Brief – Restate, word for word, each entry that follows, but skip its pictures.

Recorded information –
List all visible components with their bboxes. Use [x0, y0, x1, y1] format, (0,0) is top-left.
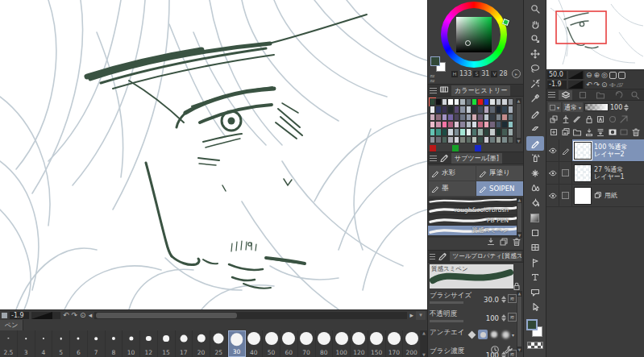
import-subtool-icon[interactable]	[486, 237, 496, 248]
history-color-swatch[interactable]	[459, 128, 465, 135]
draft-layer-icon[interactable]	[572, 114, 582, 126]
history-color-swatch[interactable]	[501, 98, 507, 106]
history-color-swatch[interactable]	[447, 121, 453, 128]
history-color-swatch[interactable]	[489, 136, 495, 143]
search-tab-icon[interactable]	[628, 90, 642, 100]
brush-size-cell[interactable]: 20	[193, 330, 210, 357]
history-color-swatch[interactable]	[472, 121, 477, 128]
panel-menu-icon[interactable]	[430, 156, 437, 161]
quick-color-swatch[interactable]	[430, 145, 436, 152]
pen-tool-icon[interactable]	[526, 106, 544, 122]
rotate-right-icon[interactable]: ↷	[594, 81, 600, 89]
history-color-swatch[interactable]	[430, 136, 435, 143]
tool-property-tab[interactable]: ツールプロパティ[質感スミペン]	[450, 251, 522, 261]
history-color-swatch[interactable]	[477, 128, 483, 135]
tool-settings-icon[interactable]	[504, 345, 513, 356]
navigator-zoom-slider[interactable]	[568, 71, 584, 79]
history-color-swatch[interactable]	[466, 114, 472, 121]
layer-visibility-icon[interactable]	[546, 185, 559, 206]
history-color-swatch[interactable]	[447, 114, 453, 121]
eyedropper-tool-icon[interactable]	[526, 91, 544, 106]
history-color-swatch[interactable]	[489, 128, 495, 135]
brush-list-item[interactable]	[428, 197, 518, 205]
brush-size-cell[interactable]: 5	[52, 330, 70, 357]
history-color-swatch[interactable]	[501, 136, 507, 143]
property-slider[interactable]	[430, 301, 463, 304]
brush-size-cell[interactable]: 7	[88, 330, 106, 357]
history-color-swatch[interactable]	[472, 98, 477, 106]
history-color-swatch[interactable]	[454, 136, 459, 143]
brush-size-cell[interactable]: 6	[70, 330, 88, 357]
reference-layer-icon[interactable]	[561, 114, 571, 126]
scroll-right-icon[interactable]: ▸	[409, 311, 413, 320]
duplicate-subtool-icon[interactable]	[499, 237, 509, 248]
layer-row[interactable]: 27 %通常レイヤー1	[546, 162, 644, 185]
navigator-thumbnail[interactable]	[546, 0, 644, 69]
navigator-rotation-value[interactable]: -1.9	[547, 81, 567, 89]
history-color-swatch[interactable]	[501, 121, 507, 128]
quick-color-swatch[interactable]	[475, 145, 481, 152]
reset-tool-icon[interactable]	[490, 345, 500, 356]
rotation-reset-icon[interactable]: ⊙	[601, 81, 608, 89]
subtool-scrollbar[interactable]: ▲▼	[517, 197, 522, 238]
navigator-view-rect[interactable]	[556, 11, 606, 44]
scrollbar-corner[interactable]: ▾	[416, 311, 426, 320]
antialias-none[interactable]	[467, 330, 476, 339]
history-color-swatch[interactable]	[435, 128, 441, 135]
history-color-swatch[interactable]	[430, 106, 435, 113]
brush-size-cell[interactable]: 100	[333, 330, 351, 357]
brush-size-cell[interactable]: 10	[123, 330, 140, 357]
lock-transparent-icon[interactable]	[596, 114, 605, 126]
selection-tool-icon[interactable]	[526, 61, 544, 77]
history-color-swatch[interactable]	[472, 136, 477, 143]
dynamics-toggle-icon[interactable]: ≋	[508, 313, 517, 322]
opacity-stepper[interactable]	[624, 104, 629, 111]
lock-layer-icon[interactable]	[584, 114, 594, 126]
layer-visibility-icon[interactable]	[546, 139, 559, 161]
history-color-swatch[interactable]	[477, 136, 483, 143]
layer-row[interactable]: 用紙	[546, 185, 644, 207]
canvas-rotation-value[interactable]: -1.9	[10, 312, 29, 319]
color-history-tab[interactable]: カラーヒストリー	[451, 85, 510, 96]
scroll-down-icon[interactable]: ▼	[517, 139, 521, 143]
history-color-swatch[interactable]	[442, 114, 447, 121]
scroll-up-icon[interactable]: ▲	[518, 197, 521, 202]
brush-size-scrollbar[interactable]: ▲ ▼	[421, 330, 427, 357]
history-color-swatch[interactable]	[454, 128, 459, 135]
history-color-swatch[interactable]	[454, 114, 459, 121]
history-color-swatch[interactable]	[496, 98, 501, 106]
history-color-swatch[interactable]	[447, 128, 453, 135]
antialias-weak[interactable]	[478, 330, 488, 339]
history-color-swatch[interactable]	[454, 106, 459, 113]
dynamics-toggle-icon[interactable]: ≋	[508, 294, 517, 303]
chevron-down-icon[interactable]: ▾	[512, 332, 514, 338]
layer-edit-icon[interactable]	[559, 185, 572, 206]
history-color-swatch[interactable]	[508, 136, 513, 143]
color-mix-icon[interactable]: ≈≈	[430, 74, 436, 84]
gradient-tool-icon[interactable]	[526, 210, 544, 226]
history-color-swatch[interactable]	[496, 121, 501, 128]
horizontal-scrollbar[interactable]	[94, 312, 407, 319]
blend-mode-dropdown[interactable]: 通常▾	[563, 102, 583, 112]
property-stepper[interactable]	[501, 314, 506, 322]
panel-menu-icon[interactable]	[430, 88, 437, 93]
history-color-swatch[interactable]	[484, 98, 489, 106]
scroll-up-icon[interactable]: ▲	[517, 98, 521, 103]
property-value[interactable]: 100	[486, 314, 499, 322]
brush-size-cell[interactable]: 25	[210, 330, 228, 357]
clip-to-layer-icon[interactable]	[549, 114, 559, 126]
history-color-swatch[interactable]	[447, 136, 453, 143]
scroll-up-icon[interactable]: ▲	[422, 330, 426, 335]
history-color-swatch[interactable]	[442, 136, 447, 143]
animation-tab-icon[interactable]	[593, 90, 608, 100]
history-color-swatch[interactable]	[430, 114, 435, 121]
history-color-swatch[interactable]	[501, 128, 507, 135]
property-slider[interactable]	[430, 320, 463, 322]
decoration-tool-icon[interactable]	[526, 166, 544, 181]
move-tool-icon[interactable]	[526, 47, 544, 62]
color-mode-toggle-icon[interactable]: ▸	[512, 69, 521, 78]
flip-vertical-icon[interactable]: △▽	[617, 81, 622, 89]
layer-opacity-slider[interactable]	[584, 103, 609, 111]
brush-size-cell[interactable]: 3	[18, 330, 35, 357]
zoom-out-icon[interactable]: ⊖	[586, 71, 592, 79]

Response –
List all visible components with their bboxes. Use [x0, y0, x1, y1] format, (0,0) is top-left.
import-subtool-icon[interactable]	[486, 237, 496, 248]
history-color-swatch[interactable]	[459, 128, 465, 135]
draft-layer-icon[interactable]	[572, 114, 582, 126]
history-color-swatch[interactable]	[501, 98, 507, 106]
history-color-swatch[interactable]	[447, 121, 453, 128]
history-color-swatch[interactable]	[489, 136, 495, 143]
search-tab-icon[interactable]	[628, 90, 642, 100]
brush-size-cell[interactable]: 20	[193, 330, 210, 357]
history-color-swatch[interactable]	[472, 121, 477, 128]
panel-menu-icon[interactable]	[430, 156, 437, 161]
quick-color-swatch[interactable]	[430, 145, 436, 152]
pen-tool-icon[interactable]	[526, 106, 544, 122]
rotate-right-icon[interactable]: ↷	[594, 81, 600, 89]
history-color-swatch[interactable]	[430, 136, 435, 143]
tool-property-tab[interactable]: ツールプロパティ[質感スミペン]	[450, 251, 522, 261]
history-color-swatch[interactable]	[477, 128, 483, 135]
tool-settings-icon[interactable]	[504, 345, 513, 356]
navigator-zoom-slider[interactable]	[568, 71, 584, 79]
history-color-swatch[interactable]	[466, 114, 472, 121]
layer-visibility-icon[interactable]	[546, 185, 559, 206]
history-color-swatch[interactable]	[447, 114, 453, 121]
eyedropper-tool-icon[interactable]	[526, 91, 544, 106]
history-color-swatch[interactable]	[489, 128, 495, 135]
brush-list-item[interactable]	[428, 197, 518, 205]
brush-size-cell[interactable]: 5	[52, 330, 70, 357]
history-color-swatch[interactable]	[501, 136, 507, 143]
property-slider[interactable]	[430, 301, 463, 304]
brush-size-cell[interactable]: 7	[88, 330, 106, 357]
history-color-swatch[interactable]	[472, 98, 477, 106]
history-color-swatch[interactable]	[454, 136, 459, 143]
brush-size-cell[interactable]: 6	[70, 330, 88, 357]
reference-layer-icon[interactable]	[561, 114, 571, 126]
scroll-right-icon[interactable]: ▸	[409, 311, 413, 320]
duplicate-subtool-icon[interactable]	[499, 237, 509, 248]
layer-row[interactable]: 27 %通常レイヤー1	[546, 162, 644, 185]
navigator-thumbnail[interactable]	[546, 0, 644, 69]
navigator-rotation-value[interactable]: -1.9	[547, 81, 567, 89]
history-color-swatch[interactable]	[501, 121, 507, 128]
quick-color-swatch[interactable]	[475, 145, 481, 152]
reset-tool-icon[interactable]	[490, 345, 500, 356]
rotation-reset-icon[interactable]: ⊙	[601, 81, 608, 89]
subtool-scrollbar[interactable]: ▲▼	[517, 197, 522, 238]
navigator-view-rect[interactable]	[556, 11, 606, 44]
scrollbar-corner[interactable]: ▾	[416, 311, 426, 320]
antialias-none[interactable]	[467, 330, 476, 339]
history-color-swatch[interactable]	[435, 128, 441, 135]
history-color-swatch[interactable]	[430, 106, 435, 113]
brush-size-cell[interactable]: 100	[333, 330, 351, 357]
brush-size-cell[interactable]: 10	[123, 330, 140, 357]
lock-transparent-icon[interactable]	[596, 114, 605, 126]
selection-tool-icon[interactable]	[526, 61, 544, 77]
history-color-swatch[interactable]	[472, 136, 477, 143]
dynamics-toggle-icon[interactable]: ≋	[508, 313, 517, 322]
opacity-stepper[interactable]	[624, 104, 629, 111]
lock-layer-icon[interactable]	[584, 114, 594, 126]
layer-visibility-icon[interactable]	[546, 139, 559, 161]
history-color-swatch[interactable]	[477, 136, 483, 143]
layer-row[interactable]: 用紙	[546, 185, 644, 207]
canvas-rotation-value[interactable]: -1.9	[10, 312, 29, 319]
color-history-tab[interactable]: カラーヒストリー	[451, 85, 510, 96]
scroll-down-icon[interactable]: ▼	[517, 139, 521, 143]
history-color-swatch[interactable]	[442, 114, 447, 121]
scroll-up-icon[interactable]: ▲	[518, 197, 521, 202]
brush-size-scrollbar[interactable]: ▲ ▼	[421, 330, 427, 357]
history-color-swatch[interactable]	[454, 128, 459, 135]
history-color-swatch[interactable]	[454, 114, 459, 121]
history-color-swatch[interactable]	[496, 98, 501, 106]
history-color-swatch[interactable]	[447, 128, 453, 135]
antialias-weak[interactable]	[478, 330, 488, 339]
history-color-swatch[interactable]	[454, 106, 459, 113]
dynamics-toggle-icon[interactable]: ≋	[508, 294, 517, 303]
chevron-down-icon[interactable]: ▾	[512, 332, 514, 338]
layer-edit-icon[interactable]	[559, 185, 572, 206]
history-color-swatch[interactable]	[508, 136, 513, 143]
color-mix-icon[interactable]: ≈≈	[430, 74, 436, 84]
gradient-tool-icon[interactable]	[526, 210, 544, 226]
history-color-swatch[interactable]	[496, 121, 501, 128]
horizontal-scrollbar[interactable]	[94, 312, 407, 319]
blend-mode-dropdown[interactable]: 通常▾	[563, 102, 583, 112]
property-stepper[interactable]	[501, 314, 506, 322]
panel-menu-icon[interactable]	[430, 88, 437, 93]
history-color-swatch[interactable]	[484, 98, 489, 106]
scroll-up-icon[interactable]: ▲	[517, 98, 521, 103]
property-value[interactable]: 100	[486, 314, 499, 322]
brush-size-cell[interactable]: 25	[210, 330, 228, 357]
clip-to-layer-icon[interactable]	[549, 114, 559, 126]
history-color-swatch[interactable]	[447, 136, 453, 143]
scroll-up-icon[interactable]: ▲	[422, 330, 426, 335]
history-color-swatch[interactable]	[442, 136, 447, 143]
animation-tab-icon[interactable]	[593, 90, 608, 100]
history-color-swatch[interactable]	[430, 114, 435, 121]
history-color-swatch[interactable]	[501, 128, 507, 135]
property-slider[interactable]	[430, 320, 463, 322]
decoration-tool-icon[interactable]	[526, 166, 544, 181]
move-tool-icon[interactable]	[526, 47, 544, 62]
color-mode-toggle-icon[interactable]: ▸	[512, 69, 521, 78]
flip-vertical-icon[interactable]: △▽	[617, 81, 622, 89]
layer-opacity-slider[interactable]	[584, 103, 609, 111]
brush-size-cell[interactable]: 3	[18, 330, 35, 357]
zoom-out-icon[interactable]: ⊖	[586, 71, 592, 79]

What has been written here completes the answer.